__RECORDS SHOWN__
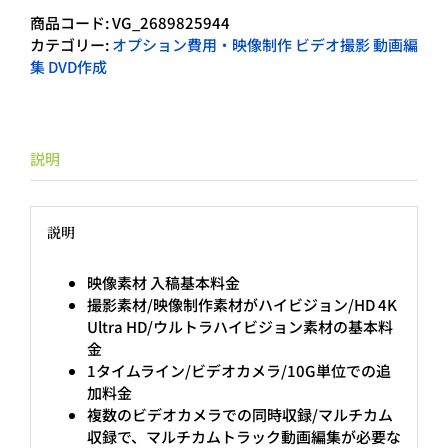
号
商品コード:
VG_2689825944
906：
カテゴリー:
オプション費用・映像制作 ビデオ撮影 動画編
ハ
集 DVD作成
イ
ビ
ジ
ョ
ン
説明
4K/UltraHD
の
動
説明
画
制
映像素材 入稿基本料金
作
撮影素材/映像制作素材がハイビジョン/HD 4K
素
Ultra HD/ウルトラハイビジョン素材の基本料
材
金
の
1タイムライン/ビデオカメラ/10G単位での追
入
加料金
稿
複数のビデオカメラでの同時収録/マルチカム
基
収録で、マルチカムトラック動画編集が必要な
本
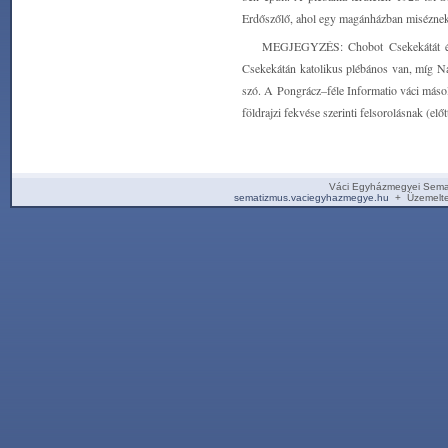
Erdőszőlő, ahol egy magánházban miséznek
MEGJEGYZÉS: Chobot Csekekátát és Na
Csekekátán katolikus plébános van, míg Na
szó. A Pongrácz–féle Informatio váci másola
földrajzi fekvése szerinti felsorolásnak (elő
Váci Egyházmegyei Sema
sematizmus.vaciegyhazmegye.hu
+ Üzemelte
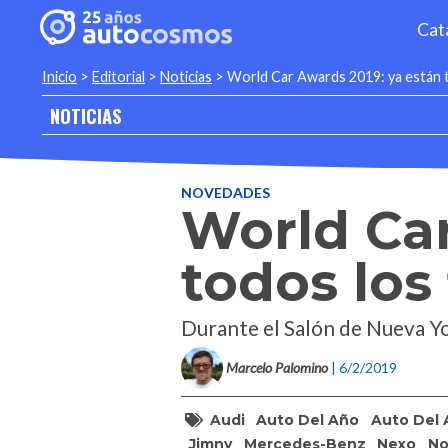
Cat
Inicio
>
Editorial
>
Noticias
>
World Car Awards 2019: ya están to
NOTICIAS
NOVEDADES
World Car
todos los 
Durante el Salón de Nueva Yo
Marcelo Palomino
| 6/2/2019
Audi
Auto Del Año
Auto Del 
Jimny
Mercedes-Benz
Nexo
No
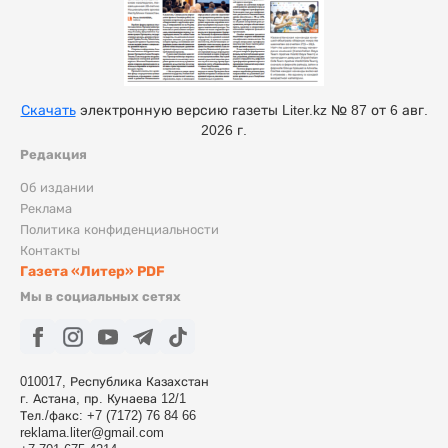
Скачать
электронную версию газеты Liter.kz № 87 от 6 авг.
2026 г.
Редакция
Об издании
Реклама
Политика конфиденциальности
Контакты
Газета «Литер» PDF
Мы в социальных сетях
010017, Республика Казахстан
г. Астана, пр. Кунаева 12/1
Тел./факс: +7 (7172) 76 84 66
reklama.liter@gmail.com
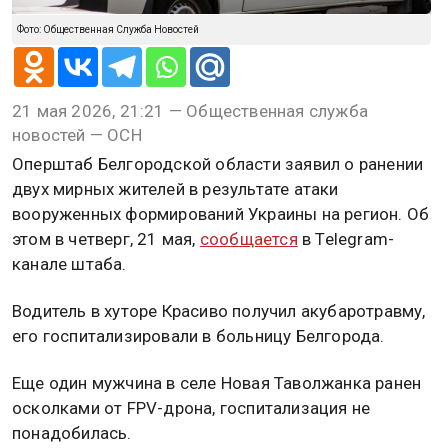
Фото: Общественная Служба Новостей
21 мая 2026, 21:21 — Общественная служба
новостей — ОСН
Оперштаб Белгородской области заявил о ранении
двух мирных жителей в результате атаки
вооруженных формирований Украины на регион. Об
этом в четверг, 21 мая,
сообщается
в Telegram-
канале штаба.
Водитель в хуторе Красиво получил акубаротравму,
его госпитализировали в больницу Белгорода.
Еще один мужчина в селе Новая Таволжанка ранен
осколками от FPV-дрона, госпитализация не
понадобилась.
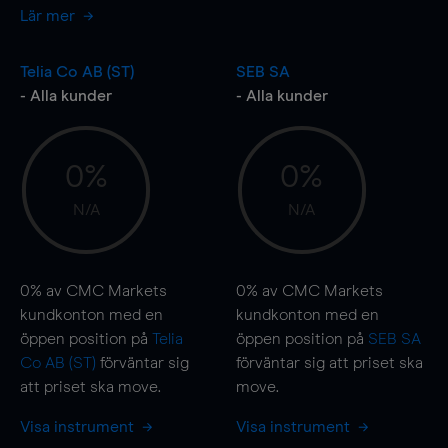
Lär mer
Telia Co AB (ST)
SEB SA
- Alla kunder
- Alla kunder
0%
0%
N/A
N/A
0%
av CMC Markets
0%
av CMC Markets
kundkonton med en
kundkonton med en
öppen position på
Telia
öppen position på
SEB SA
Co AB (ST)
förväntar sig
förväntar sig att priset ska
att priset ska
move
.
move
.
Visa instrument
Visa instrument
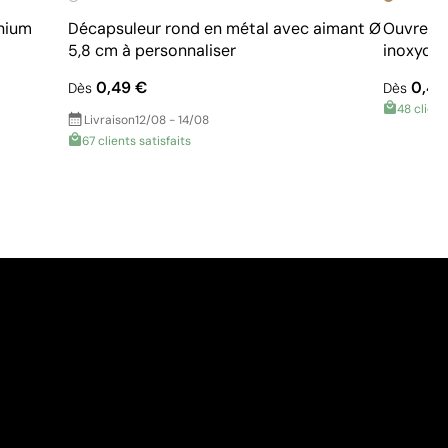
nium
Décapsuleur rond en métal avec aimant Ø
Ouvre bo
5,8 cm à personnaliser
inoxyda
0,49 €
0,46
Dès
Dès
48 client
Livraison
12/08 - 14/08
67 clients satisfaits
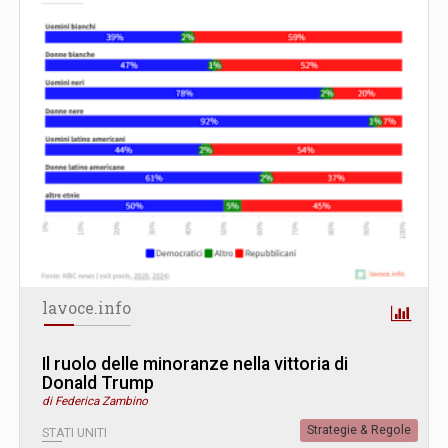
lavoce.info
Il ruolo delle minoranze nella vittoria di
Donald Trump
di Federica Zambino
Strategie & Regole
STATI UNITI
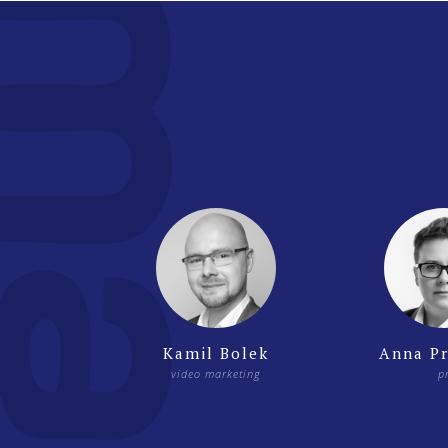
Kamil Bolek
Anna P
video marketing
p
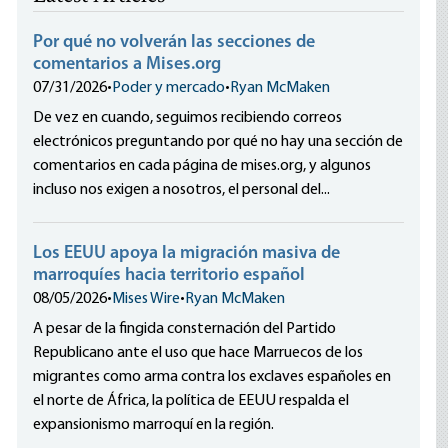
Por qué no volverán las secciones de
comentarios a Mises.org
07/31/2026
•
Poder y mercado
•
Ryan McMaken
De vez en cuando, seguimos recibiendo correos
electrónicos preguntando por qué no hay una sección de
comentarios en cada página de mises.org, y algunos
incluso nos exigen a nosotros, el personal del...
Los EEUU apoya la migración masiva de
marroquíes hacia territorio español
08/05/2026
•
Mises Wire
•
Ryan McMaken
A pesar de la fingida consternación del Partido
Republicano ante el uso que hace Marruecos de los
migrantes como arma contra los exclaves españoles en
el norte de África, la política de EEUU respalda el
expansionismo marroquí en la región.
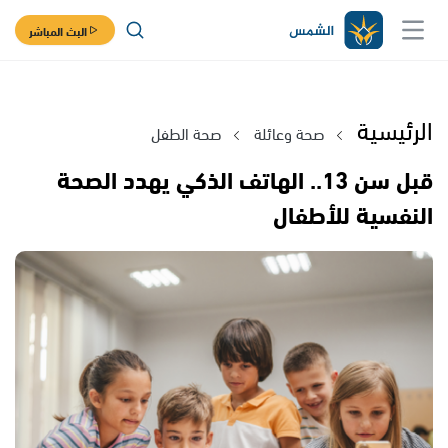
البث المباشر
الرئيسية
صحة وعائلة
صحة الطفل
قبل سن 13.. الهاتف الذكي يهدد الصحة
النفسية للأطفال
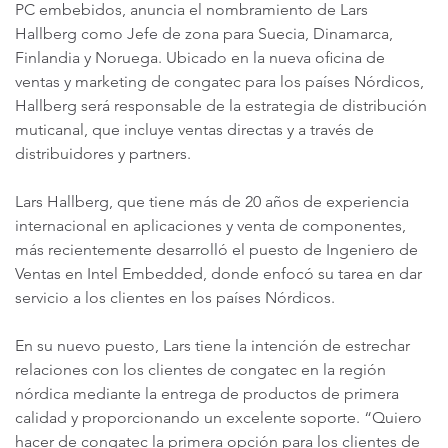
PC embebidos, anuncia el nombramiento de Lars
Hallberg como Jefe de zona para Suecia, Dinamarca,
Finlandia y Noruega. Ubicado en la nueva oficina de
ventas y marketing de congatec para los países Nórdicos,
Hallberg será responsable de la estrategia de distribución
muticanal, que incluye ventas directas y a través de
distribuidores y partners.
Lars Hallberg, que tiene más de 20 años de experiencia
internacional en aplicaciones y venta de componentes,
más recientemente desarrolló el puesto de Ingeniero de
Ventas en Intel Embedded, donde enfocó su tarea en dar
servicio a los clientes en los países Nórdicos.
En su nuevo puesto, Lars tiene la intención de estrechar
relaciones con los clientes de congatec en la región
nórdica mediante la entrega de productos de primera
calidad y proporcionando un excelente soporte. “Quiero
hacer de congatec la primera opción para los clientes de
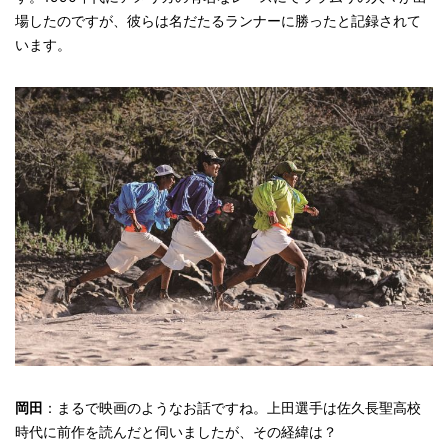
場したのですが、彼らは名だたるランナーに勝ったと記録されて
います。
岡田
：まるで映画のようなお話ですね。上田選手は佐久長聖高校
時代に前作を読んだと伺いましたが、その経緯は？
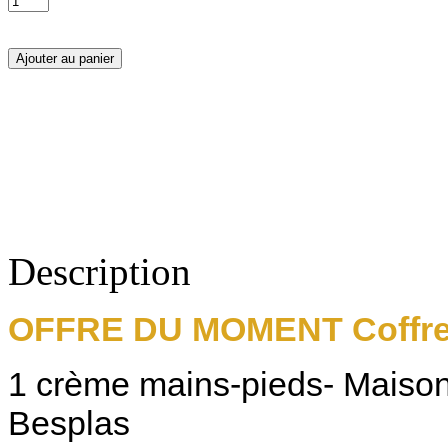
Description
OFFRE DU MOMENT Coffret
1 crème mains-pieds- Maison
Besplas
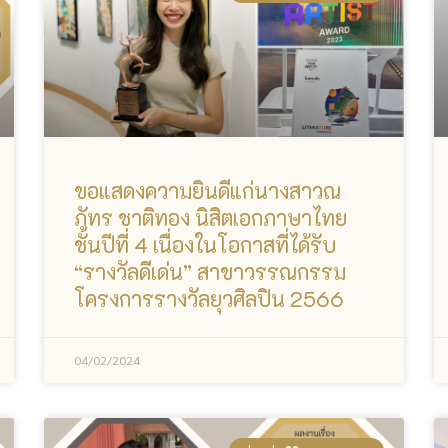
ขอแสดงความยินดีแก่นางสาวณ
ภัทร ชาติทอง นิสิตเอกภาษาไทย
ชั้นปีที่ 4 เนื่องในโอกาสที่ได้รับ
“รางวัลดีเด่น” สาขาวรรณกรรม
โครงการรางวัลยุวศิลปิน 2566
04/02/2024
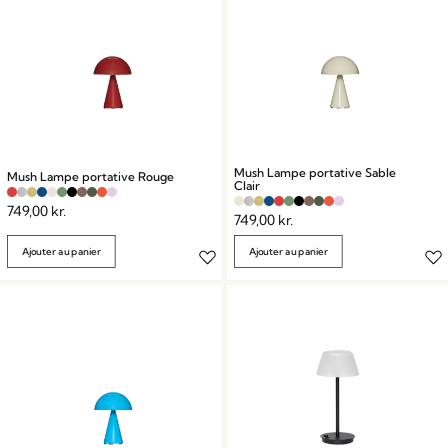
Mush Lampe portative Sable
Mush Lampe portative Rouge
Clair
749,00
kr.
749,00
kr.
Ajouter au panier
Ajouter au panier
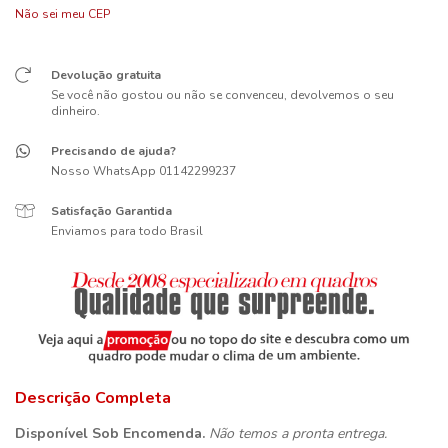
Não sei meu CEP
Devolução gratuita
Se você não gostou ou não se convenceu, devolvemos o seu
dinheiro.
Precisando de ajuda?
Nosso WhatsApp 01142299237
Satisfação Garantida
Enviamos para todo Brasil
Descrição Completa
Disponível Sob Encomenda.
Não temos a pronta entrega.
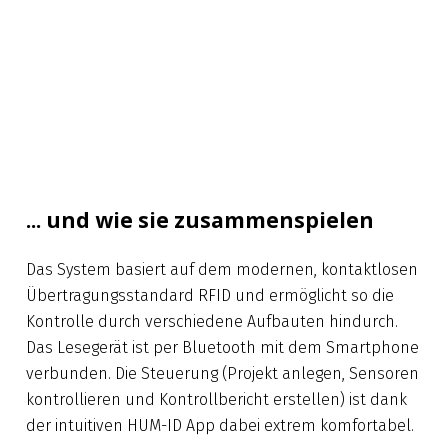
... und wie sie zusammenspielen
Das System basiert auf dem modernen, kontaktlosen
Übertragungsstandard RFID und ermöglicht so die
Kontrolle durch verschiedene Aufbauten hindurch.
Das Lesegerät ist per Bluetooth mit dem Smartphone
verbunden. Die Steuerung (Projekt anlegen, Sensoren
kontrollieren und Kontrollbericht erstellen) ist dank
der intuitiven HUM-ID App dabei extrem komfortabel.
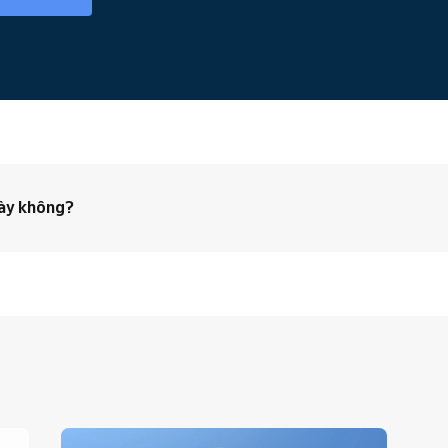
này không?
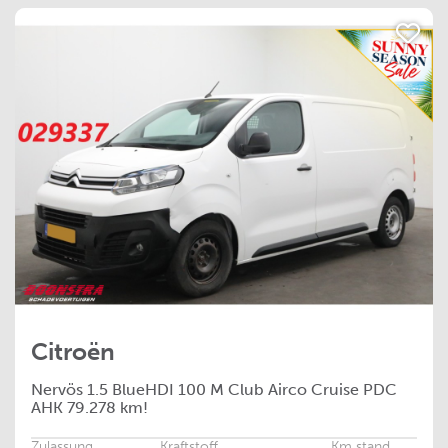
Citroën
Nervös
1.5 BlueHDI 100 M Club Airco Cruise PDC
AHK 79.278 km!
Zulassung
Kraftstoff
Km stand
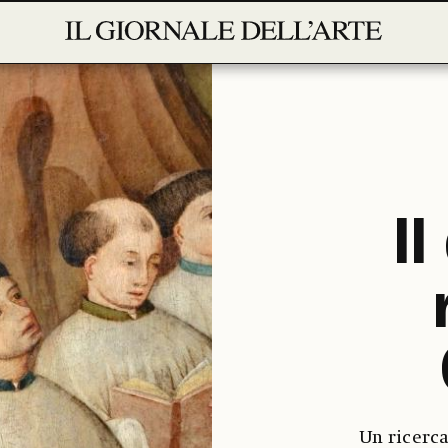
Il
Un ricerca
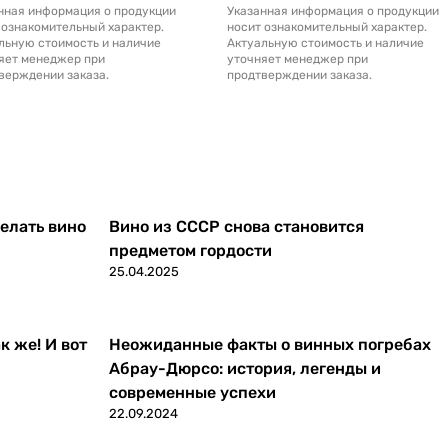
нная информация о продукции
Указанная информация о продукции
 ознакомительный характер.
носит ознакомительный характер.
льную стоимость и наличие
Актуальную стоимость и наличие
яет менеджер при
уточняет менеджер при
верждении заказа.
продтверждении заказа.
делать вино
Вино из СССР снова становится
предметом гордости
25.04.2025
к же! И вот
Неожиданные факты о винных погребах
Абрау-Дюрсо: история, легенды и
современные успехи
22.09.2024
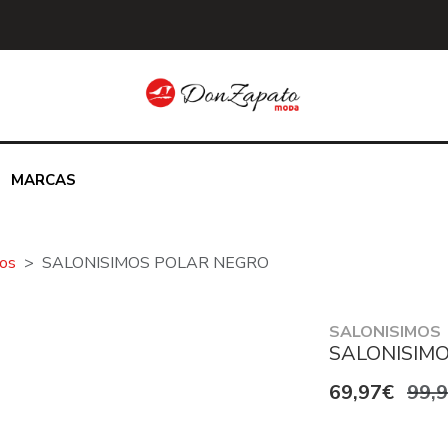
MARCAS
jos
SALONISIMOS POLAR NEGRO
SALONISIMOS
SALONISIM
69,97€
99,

__THE PROBLEM__
Where the word "Hallberg" appears in a line of the entries, copy that line.

__OUTPUT BELOW__
Hallberg como Jefe de zona para Suecia, Dinamarca,
Hallberg será responsable de la estrategia de distribución
Lars Hallberg, que tiene más de 20 años de experiencia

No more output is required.